On a very practical level, what works for me is thinking about my own humanity.  I’m very keen to ensure I have lots of credit in my mercy account. I do this because it is very likely that when I wake up on Monday morning, with the praises of God on my lips, I will be at one with the angels – so extraordinarily holy. But, by the time I get to 3pm on Friday afternoon, it’s quite possible that God and I may have fallen out. The reason why? His sovereign right to place people in my world, whose sole purpose is to smooth off my rough edges, leaves me exhausted by the end of the week. Sometimes I pass the ‘be gracious’ test and sometimes I fail miserably. I’ve got to the stage in my life where I am not overly concerned about failing the test – as long as it’s not the same test over and over. But I do want to ensure that I am always in God’s ‘inner circle’, and that I’m one of the ones He constantly wants to share His secrets with.

I think we can all hold our hands up and say we have been guilty in the past of having a distant ‘crowd-type’ love relationship with God. During Jesus’ life and early ministry, there were crowds of people who would travel miles to hear Him speak.  Mark 8:1 recalls that some didn’t even bother to eat, as they were captivated by His gift and applauded His miracles, but were nowhere to be found when Jesus asked them to take up their cross and follow Him; meaning, love as He loved, serve as He served, and lay down their life for the cause of Christ. None of this is easy or natural – it’s supernatural.

But there were 12 who were part of the inner circle who experienced a close relationship with Jesus, and there were three who had a special relationship with Jesus: Peter, James and John. They were privy to His secrets; were there at the transfiguration; were present when Jesus raised Jairus’ daughter from the dead, and with Him in the Garden of Gethsemane. They saw things others didn’t see; shared moments with Jesus when He was at His most vulnerable, and experienced levels of His power that others did not, not because they were His favourites, but because of the love in their hearts towards Him. They loved Him more than the crowds, and more than the other disciples. Jesus was comfortable around them because they were like Him.

I think loving God more is key to us being able to love others. We should focus less on the relational difficulties we face in life, and focus on taking up our cross and following Jesus and loving Him because He first loved us.  The closer we get to His heart, the more we become like Him – making it difficult for us not to place value on people who are made in the image of Christ.

Time spent building our relationship with God will lead us to finding ourselves moving from a place of doing what is natural and normal (being kind to our friends and the people we like), to doing what is supernatural and only possible through God’s power and grace (demonstrating love to those who have hurt or opposed us). This is a lifelong challenge, and we will not always get it right, but it is vital to remember that loving God and loving our neighbour as ourselves are not nice ideas – they are biblical commandments. We will never be able to grow in this area if we try to love in our own strength. Mark 10:27 says, “With men it is impossible, but with God all things are possible.” John 15:5 says, “…for without Me you can do nothing.”
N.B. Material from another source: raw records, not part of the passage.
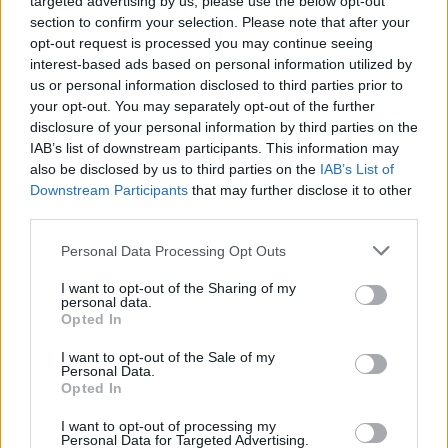
targeted advertising by us, please use the below opt-out
section to confirm your selection. Please note that after your
Κορυφώνεται η έξοδος του Αυγούστου – Πάνω από
opt-out request is processed you may continue seeing
56.000 επιβάτες αναχωρούν σήμερα από τα
interest-based ads based on personal information utilized by
λιμάνια της Αττικής
us or personal information disclosed to third parties prior to
your opt-out. You may separately opt-out of the further
08/08/2026 - 14:30
ΕΛΛΑΔΑ
disclosure of your personal information by third parties on the
IAB’s list of downstream participants. This information may
Δυτική Αττική: Η επόμενη ημέρα μετά τις πυρκαγιές
also be disclosed by us to third parties on the
IAB’s List of
– Τα έργα Antinero και η «μάχη» πριν από τις
Downstream Participants
that may further disclose it to other
βροχές
third parties.
08/08/2026 - 14:08
ΕΛΛΑΔΑ
Personal Data Processing Opt Outs
Ειδικό Χωροταξικό για τον Τουρισμό: Οι νέοι
κανόνες για επενδύσεις, νησιά και προορισμούς υπό
I want to opt-out of the Sharing of my
πίεση
personal data.
Opted In
08/08/2026 - 13:21
ΤΟΥΡΙΣΜΟΣ
I want to opt-out of the Sale of my
Υπουργείο Εργασίας: Ο “χάρτης” των πληρωμών
Personal Data.
από τον e-ΕΦΚΑ και τη ΔΥΠΑ έως τις 14 Αυγούστου
Opted In
08/08/2026 - 12:58
ΟΙΚΟΝΟΜΙΑ
I want to opt-out of processing my
Personal Data for Targeted Advertising.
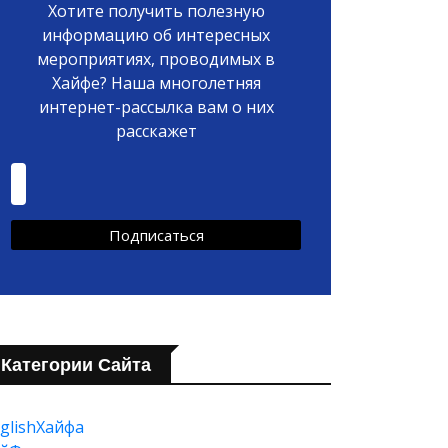
Хотите получить полезную
информацию об интересных
мероприятиях, проводимых в
Хайфе? Наша многолетняя
интернет-рассылка вам о них
расскажет
Категории Сайта
glishХайфа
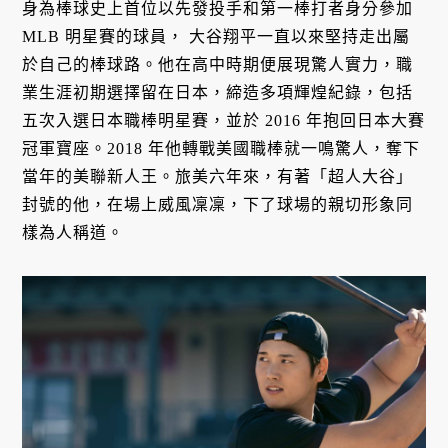
身為棒球史上首位以先發投手和第一棒打者身分參加
MLB 明星賽的球員， 大谷翔平一直以來堅持走出屬
於自己的棒球路。他在高中時期便展現驚人實力，職
業生涯初期選擇留在日本，締造多項輝煌紀錄，包括
五次入選日本職棒明星賽，並於 2016 年抱回日本大賽
冠軍寶座。2018 年他轉戰美國職棒就一鳴驚人，奪下
當年的美聯新人王。旅美六年來，有著「超人大谷」
封號的他，在場上威風凜凜，下了球場的親切形象同
樣為人稱道。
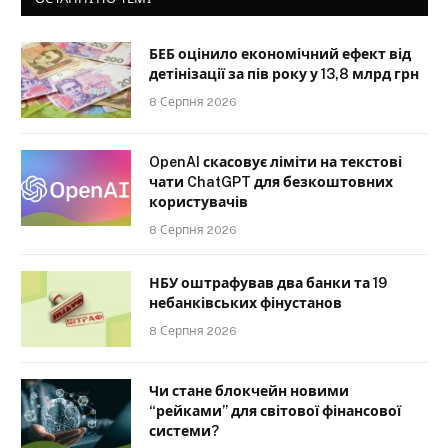
БЕБ оцінило економічний ефект від
детінізації за пів року у 13,8 млрд грн
8 Серпня 2026
OpenAI скасовує ліміти на текстові
чати ChatGPT для безкоштовних
користувачів
8 Серпня 2026
НБУ оштрафував два банки та 19
небанківських фінустанов
8 Серпня 2026
Чи стане блокчейн новими
“рейками” для світової фінансової
системи?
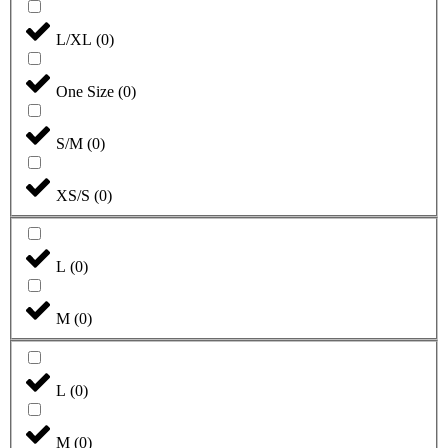
L/XL
(
0
)
One Size
(
0
)
S/M
(
0
)
XS/S
(
0
)
L
(
0
)
M
(
0
)
L
(
0
)
M
(
0
)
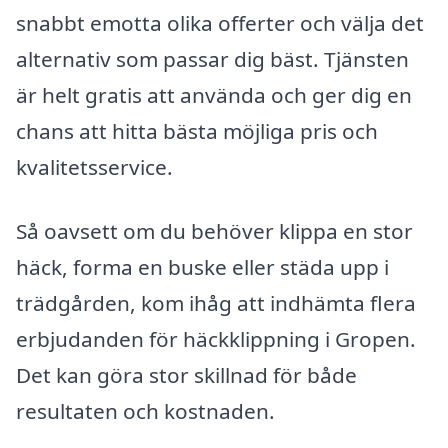
snabbt emotta olika offerter och välja det
alternativ som passar dig bäst. Tjänsten
är helt gratis att använda och ger dig en
chans att hitta bästa möjliga pris och
kvalitetsservice.
Så oavsett om du behöver klippa en stor
häck, forma en buske eller städa upp i
trädgården, kom ihåg att indhämta flera
erbjudanden för häckklippning i Gropen.
Det kan göra stor skillnad för både
resultaten och kostnaden.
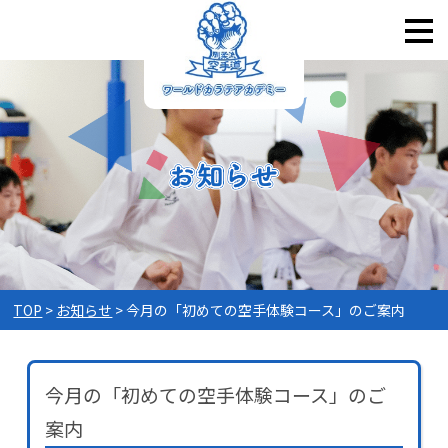
TOP
お知らせ
今月の「初めての空手体験コース」のご案内
今月の「初めての空手体験コース」のご
案内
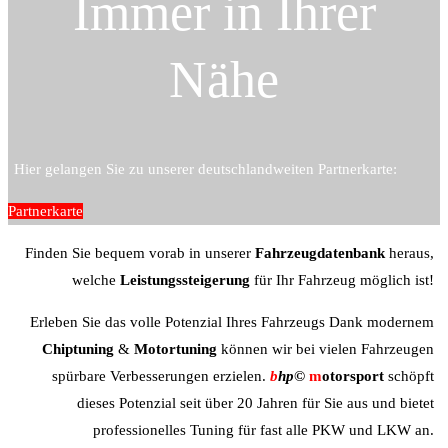
Immer in Ihrer
Nähe
Hier gelangen Sie zu unserer deutschlandweiten Partnerkarte:
Partnerkarte
Finden Sie bequem vorab in unserer
Fahrzeugdatenbank
heraus,
welche
Leistungssteigerung
für Ihr Fahrzeug möglich ist!
Erleben Sie das volle Potenzial Ihres Fahrzeugs Dank modernem
Chiptuning
&
Motortuning
können wir bei vielen Fahrzeugen
spürbare Verbesserungen erzielen.
b
hp©
m
otorsport
schöpft
dieses Potenzial seit über 20 Jahren für Sie aus und bietet
professionelles Tuning für fast alle PKW und LKW an.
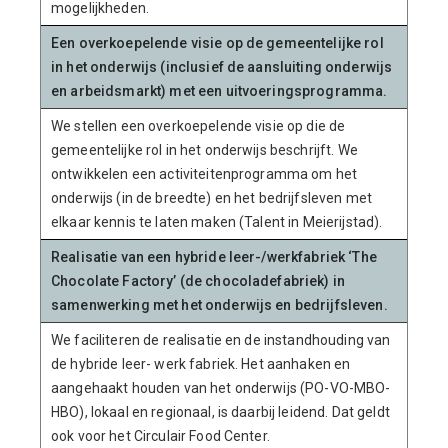
mogelijkheden.
Een overkoepelende visie op de gemeentelijke rol
in het onderwijs (inclusief de aansluiting onderwijs
en arbeidsmarkt) met een uitvoeringsprogramma.
We stellen een overkoepelende visie op die de
gemeentelijke rol in het onderwijs beschrijft. We
ontwikkelen een activiteitenprogramma om het
onderwijs (in de breedte) en het bedrijfsleven met
elkaar kennis te laten maken (Talent in Meierijstad).
Realisatie van een hybride leer-/werkfabriek ‘The
Chocolate Factory’ (de chocoladefabriek) in
samenwerking met het onderwijs en bedrijfsleven.
We faciliteren de realisatie en de instandhouding van
de hybride leer- werk fabriek. Het aanhaken en
aangehaakt houden van het onderwijs (PO-VO-MBO-
HBO), lokaal en regionaal, is daarbij leidend. Dat geldt
ook voor het Circulair Food Center.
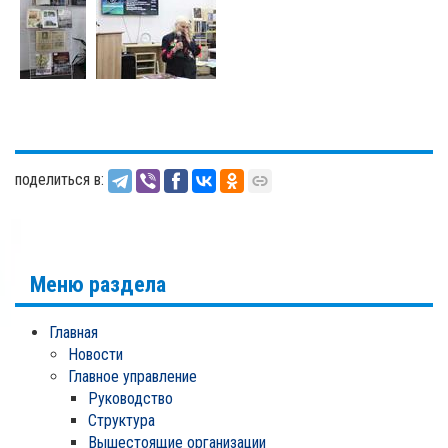
поделиться в:
Меню раздела
Главная
Новости
Главное управление
Руководство
Структура
Вышестоящие организации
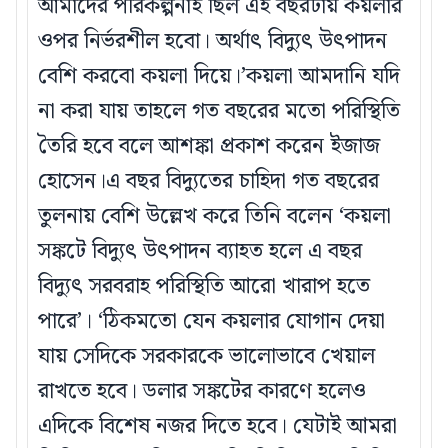
আমাদের পরিকল্পনাই ছিল এই বছরটায় কয়লার
ওপর নির্ভরশীল হবো। অর্থাৎ বিদ্যুৎ উৎপাদন
বেশি করবো কয়লা দিয়ে।’কয়লা আমদানি যদি
না করা যায় তাহলে গত বছরের মতো পরিস্থিতি
তৈরি হবে বলে আশঙ্কা প্রকাশ করেন ইজাজ
হোসেন।এ বছর বিদ্যুতের চাহিদা গত বছরের
তুলনায় বেশি উল্লেখ করে তিনি বলেন ‘কয়লা
সঙ্কটে বিদ্যুৎ উৎপাদন ব্যাহত হলে এ বছর
বিদ্যুৎ সরবরাহ পরিস্থিতি আরো খারাপ হতে
পারে’। ‘ঠিকমতো যেন কয়লার যোগান দেয়া
যায় সেদিকে সরকারকে ভালোভাবে খেয়াল
রাখতে হবে। ডলার সঙ্কটের কারণে হলেও
এদিকে বিশেষ নজর দিতে হবে। যেটাই আমরা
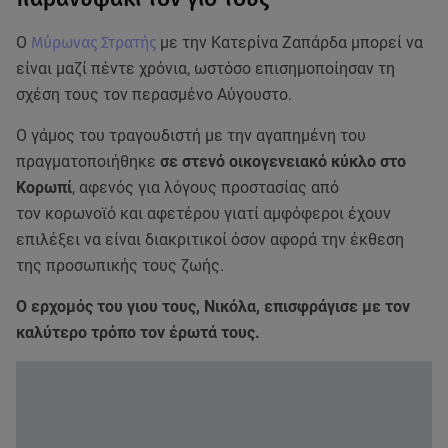
Ο
Μύρωνας Στρατής
με την Κατερίνα Ζαπάρδα μπορεί να
είναι μαζί πέντε χρόνια, ωστόσο επισημοποίησαν τη
σχέση τους τον περασμένο Αύγουστο.
Ο γάμος του τραγουδιστή με την αγαπημένη του
πραγματοποιήθηκε
σε στενό οικογενειακό κύκλο στο
Κορωπί
, αφενός για λόγους προστασίας από
τον κορωνοϊό και αφετέρου γιατί αμφόφεροι έχουν
επιλέξει να είναι διακριτικοί όσον αφορά την έκθεση
της προσωπικής τους ζωής.
Ο ερχομός του γιου τους, Νικόλα, επισφράγισε με τον
καλύτερο τρόπο τον έρωτά τους.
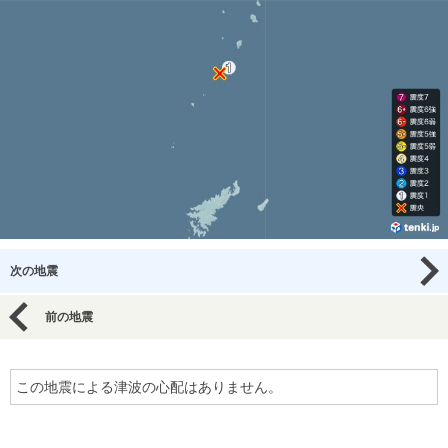
次の地震
前の地震
この地震による津波の心配はありません。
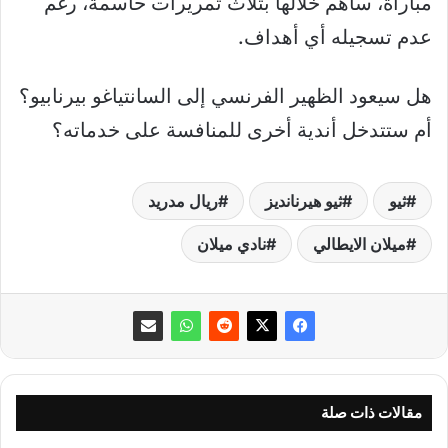
مباراة، ساهم خلالها بثلاث تمريرات حاسمة، رغم
عدم تسجيله أي أهداف.
هل سيعود الظهير الفرنسي إلى السانتياغو بيرنابيو؟
أم ستتدخل أندية أخرى للمنافسة على خدماته؟
ثيو
ثيو هيرنانديز
ريال مدريد
ميلان الايطالي
نادي ميلان
مقالات ذات صلة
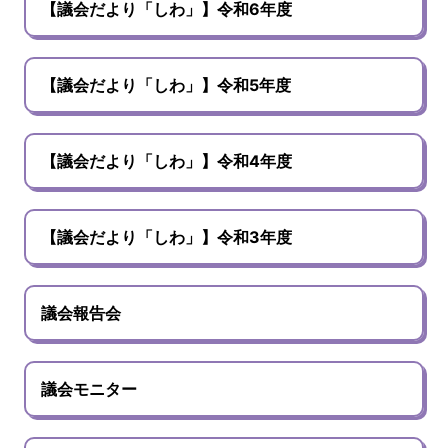
【議会だより「しわ」】令和6年度
【議会だより「しわ」】令和5年度
【議会だより「しわ」】令和4年度
【議会だより「しわ」】令和3年度
議会報告会
議会モニター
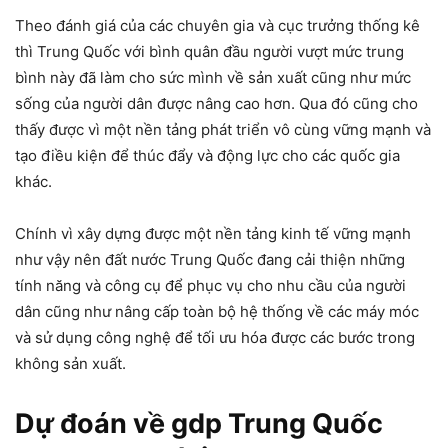
Theo đánh giá của các chuyên gia và cục trưởng thống kê
thì Trung Quốc với bình quân đầu người vượt mức trung
bình này đã làm cho sức mình về sản xuất cũng như mức
sống của người dân được nâng cao hơn. Qua đó cũng cho
thấy được vì một nền tảng phát triển vô cùng vững mạnh và
tạo điều kiện để thúc đẩy và động lực cho các quốc gia
khác.
Chính vì xây dựng được một nền tảng kinh tế vững mạnh
như vậy nên đất nước Trung Quốc đang cải thiện những
tính năng và công cụ để phục vụ cho nhu cầu của người
dân cũng như nâng cấp toàn bộ hệ thống về các máy móc
và sử dụng công nghệ để tối ưu hóa được các bước trong
không sản xuất.
Dự đoán về gdp Trung Quốc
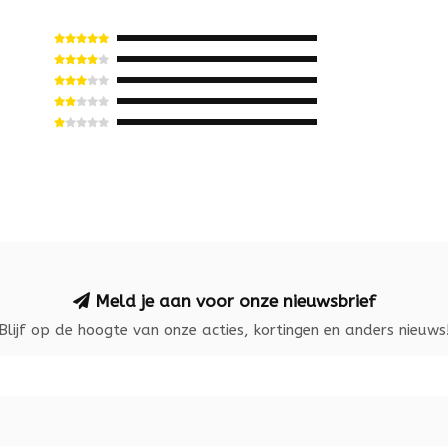
Meld je aan voor onze nieuwsbrief
Blijf op de hoogte van onze acties, kortingen en anders nieuws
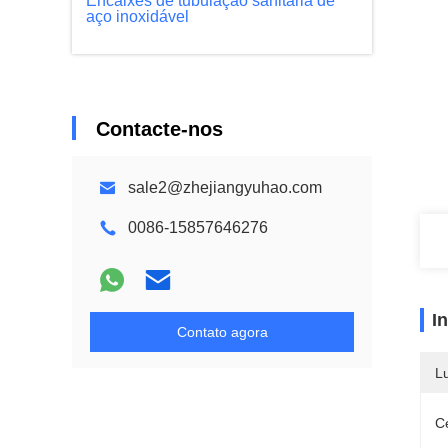
Encaixes de tubulação sanitária de
aço inoxidável
Contacte-nos
sale2@zhejiangyuhao.com
0086-15857646276
I
Contato agora
L
Ce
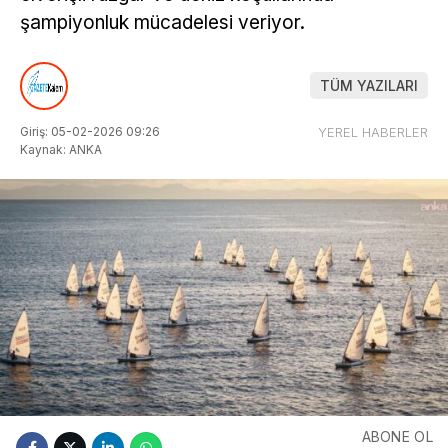
şampiyonluk mücadelesi veriyor.
TÜM YAZILARI
Giriş: 05-02-2026 09:26
YEREL HABERLER
Kaynak: ANKA
ABONE OL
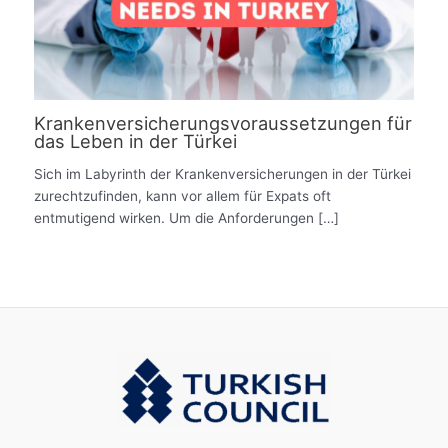
Krankenversicherungsvoraussetzungen für
das Leben in der Türkei
Sich im Labyrinth der Krankenversicherungen in der Türkei
zurechtzufinden, kann vor allem für Expats oft
entmutigend wirken. Um die Anforderungen […]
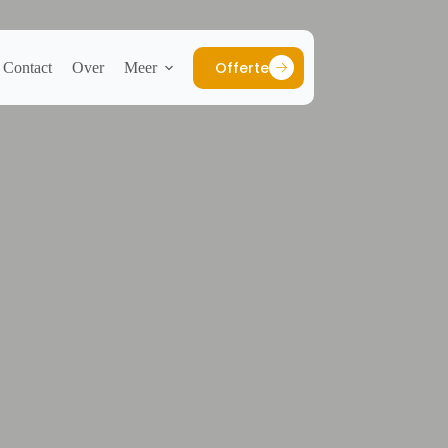
Offerte
Contact
Over
Meer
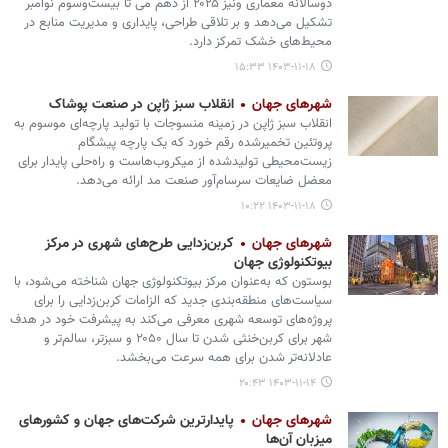
دوسالانه معماری ونیز ۲۰۲۵ از دهم می تا بیست‌وسوم نوامبر
تشکیل می‌دهد و بر تلاقی طراحی، پایداری و مدیریت منابع در
محیط‌های خشک تمرکز دارد.
۱۴۰۳-۱۱-۱۸ ۱۵:۳۳
شهرهای جهان
انقلاب سبز ژاپن در صنعت پوشاک
انقلاب سبز ژاپن در زمینه منسوجات با تولید پارچه‌ای موسوم به
پروتئین تخمیرشده رقم خورد که یک پارچه پیشگام
زیست‌محیطی تولیدشده از میکروب‌هاست و راه‌حلی پایدار برای
معضل ضایعات سرسام‌آور صنعت مد ارائه می‌دهد.
۱۴۰۳-۱۱-۱۸ ۱۰:۲۲
شهرهای جهان
کربن‌زدایی طرح‌های شهری در مرکز
بیوتکنولوژی جهان
بوستون که به‌عنوان مرکز بیوتکنولوژی جهان شناخته می‌شود، با
سیاست‌های منطقه‌بندی جدید که الزامات کربن‌زدایی را برای
پروژه‌های توسعه شهری معرفی می‌کند به پیشرفت خود در هدف
شهر برای کربن‌خنثی شدن تا سال ۲۰۵۰ و سبزتر، سالم‌تر و
عادلانه‌تر شدن برای همه سرعت می‌بخشد.
۱۴۰۳-۱۱-۱۴ ۲۰:۴۳
شهرهای جهان
پایدارترین شرکت‌های جهان و کشورهای
میزبان آن‌ها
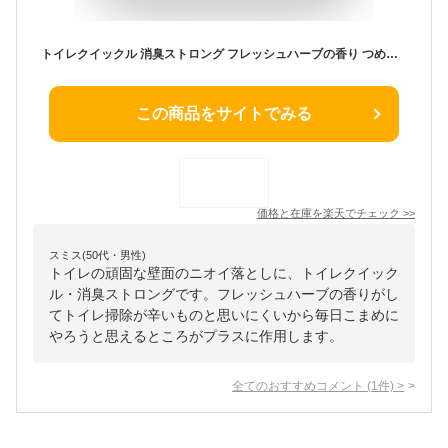
トイレクイックル 消臭ストロング フレッシュハーブの香り つめかえ用(20枚入*2袋セット)【消臭ストロング】
この商品をサイトでみる
価格と在庫を
楽天
でチェック
>>
スミス(50代・男性)
トイレの頑固な壁面のニオイ落としに、トイレクイック
ル・消臭ストロングです。フレッシュハーブの香りがし
てトイレ掃除が辛いものと思いにくいから毎日こまめに
やろうと思えるところがプラスに作用します。
全てのおすすめコメント
(
1
件)
>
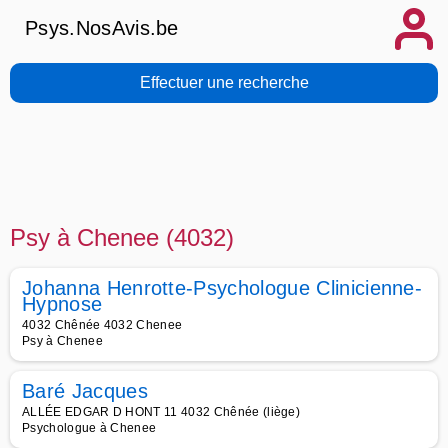
Psys.NosAvis.be
Effectuer une recherche
Psy à Chenee (4032)
Johanna Henrotte-Psychologue Clinicienne-
Hypnose
4032 Chênée 4032 Chenee
Psy à Chenee
Baré Jacques
ALLÉE EDGAR D HONT 11 4032 Chênée (liège)
Psychologue à Chenee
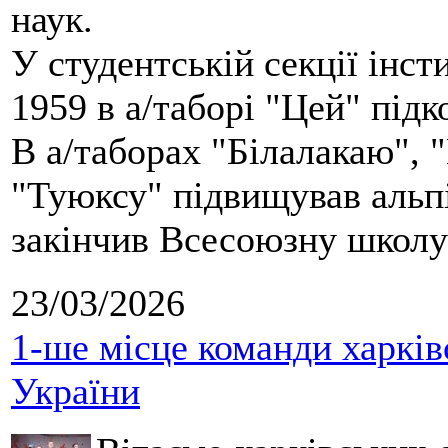
наук.
У студентській секції інст
1959 в а/таборі "Цей" під
В а/таборах "Білалакаю", "
"Туюксу" підвищував альпі
закінчив Всесоюзну школу 
23/03/2026
1-ше місце команди харків
України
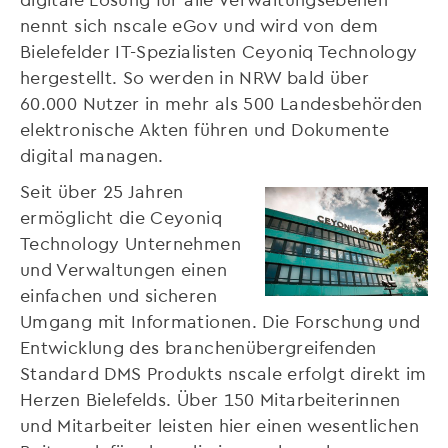
nennt sich nscale eGov und wird von dem
Bielefelder IT-Spezialisten Ceyoniq Technology
hergestellt. So werden in NRW bald über
60.000 Nutzer in mehr als 500 Landesbehörden
elektronische Akten führen und Dokumente
digital managen.
Seit über 25 Jahren
ermöglicht die Ceyoniq
Technology Unternehmen
und Verwaltungen einen
einfachen und sicheren
Umgang mit Informationen. Die Forschung und
Entwicklung des branchenübergreifenden
Standard DMS Produkts nscale erfolgt direkt im
Herzen Bielefelds. Über 150 Mitarbeiterinnen
und Mitarbeiter leisten hier einen wesentlichen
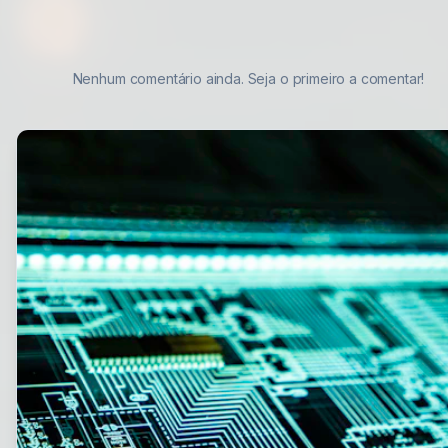
Nenhum comentário ainda. Seja o primeiro a comentar!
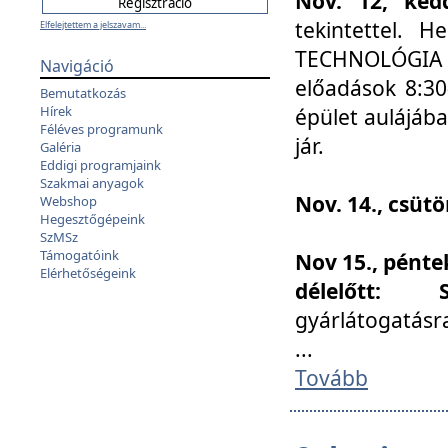
Nov. 12, kedd
tekintettel. 
Elfelejtettem a jelszavam...
TECHNOLÓGIA s
Navigáció
előadások 8:30
Bemutatkozás
Hírek
épület aulájába
Féléves programunk
jár.
Galéria
Eddigi programjaink
Szakmai anyagok
Nov. 14., csüt
Webshop
Hegesztőgépeink
SzMSz
Támogatóink
Nov 15., pénte
Elérhetőségeink
délelőtt:
gyárlátogatásr
...
Tovább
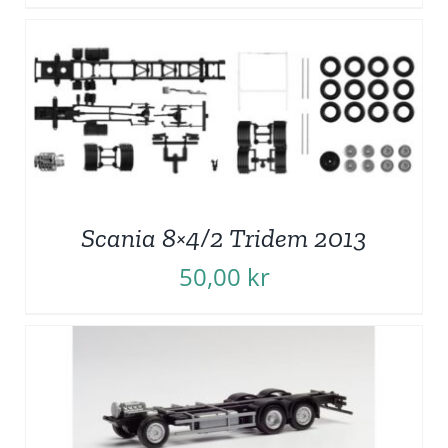
Scania 8×4/2 Tridem 2013
50,00
kr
Remember, the people in our daily lives who don’t go to church expect Christians to be caring individuals; if we don’t demonstrate this, we lose our ability to minister to them. We have to be the change in our work environments, in our homes and in church, if we are going to be able to reach out to people and share the love of Christ with them. Ensuring we are part of God’s ‘inner circle’ will enable us to achieve this.